The problem is simplest in the military case. Mercenaries are in it for the money, and this motivation is not really compatible with dying and standing fast. Gummint armies pay so little, you can rest assured their fighters tend to be otherwise motivated, and generally will up and die on command on ideological and prestige-based grounds. Another way of looking at it is mob vs. battalion. Ten thousand 300lb truly gifted warriors acting as individuals will be cut down almost effortlessly by five hundred scrawny dudes coordinated by one very smart leader. Sad but true. Flank, enfilade, compress, and roll them up. Easy as pie. Or, defensively, look at the Alamo. Same diff. None of this applies to asymmetric "warfare", of course. I'm talking actual force-on-force warfare. The free market has spoken. It said "if our force is going to cream their force, we need a good general or we're f---ed". Just another reason not to let things degenerate to the point of war if possible, and to fight in an asymmetric (guerrilla) pattern if it's about freedom. Libertarianism, for this simple reason, is UTTERLY incompatible with any pro-war stance. If you are pro-war and you are not an idiot then you will want to have a general around in order just to survive...which is by definition anathema to libertarianism. Many enlightened cultures have therefore used war chiefs on a STRICTLY temporal basis, just in order to survive.
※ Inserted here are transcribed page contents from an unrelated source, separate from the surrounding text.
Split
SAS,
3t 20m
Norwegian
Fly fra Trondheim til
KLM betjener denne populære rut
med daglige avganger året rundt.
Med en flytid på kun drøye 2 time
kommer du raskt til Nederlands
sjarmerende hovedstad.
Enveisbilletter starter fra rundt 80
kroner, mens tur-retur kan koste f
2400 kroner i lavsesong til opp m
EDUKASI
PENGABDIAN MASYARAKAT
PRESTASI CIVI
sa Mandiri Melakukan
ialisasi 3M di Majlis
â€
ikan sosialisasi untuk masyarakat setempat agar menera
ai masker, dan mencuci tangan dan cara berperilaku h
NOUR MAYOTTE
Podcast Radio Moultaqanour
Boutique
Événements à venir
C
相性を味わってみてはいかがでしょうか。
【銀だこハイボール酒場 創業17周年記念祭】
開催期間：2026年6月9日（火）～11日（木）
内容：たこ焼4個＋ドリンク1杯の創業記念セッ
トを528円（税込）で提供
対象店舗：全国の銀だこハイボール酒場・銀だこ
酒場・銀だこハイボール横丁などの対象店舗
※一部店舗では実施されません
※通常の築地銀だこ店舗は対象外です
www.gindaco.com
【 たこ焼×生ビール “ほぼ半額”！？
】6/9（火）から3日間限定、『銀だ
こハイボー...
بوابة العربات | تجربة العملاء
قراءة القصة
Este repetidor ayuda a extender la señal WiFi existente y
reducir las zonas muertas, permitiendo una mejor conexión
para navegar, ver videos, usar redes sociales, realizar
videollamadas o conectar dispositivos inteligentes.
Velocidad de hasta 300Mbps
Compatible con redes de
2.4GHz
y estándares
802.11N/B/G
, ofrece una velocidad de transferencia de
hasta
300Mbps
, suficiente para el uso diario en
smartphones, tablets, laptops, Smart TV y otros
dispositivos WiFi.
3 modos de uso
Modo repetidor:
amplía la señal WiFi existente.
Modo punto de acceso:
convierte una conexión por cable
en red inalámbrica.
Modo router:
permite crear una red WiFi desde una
Such is the free market, where survival is the highest, if not the only, true law.

Comment by Opie Saffag
Entered on:

@Die Daily

But surely the free market has come up with a better solution than government sponsored arms. Shouldn't the contractors be free to offer their services if needed?

A decent essay unraveling th spin behind the controversy between independent businesses dealing in security and state-sponsored armies can be found at:

http://www.meatspin.com

Comment by Die Daily
Entered on:

Which is why professional armies laugh at mercenary forces. This is an ancient pattern.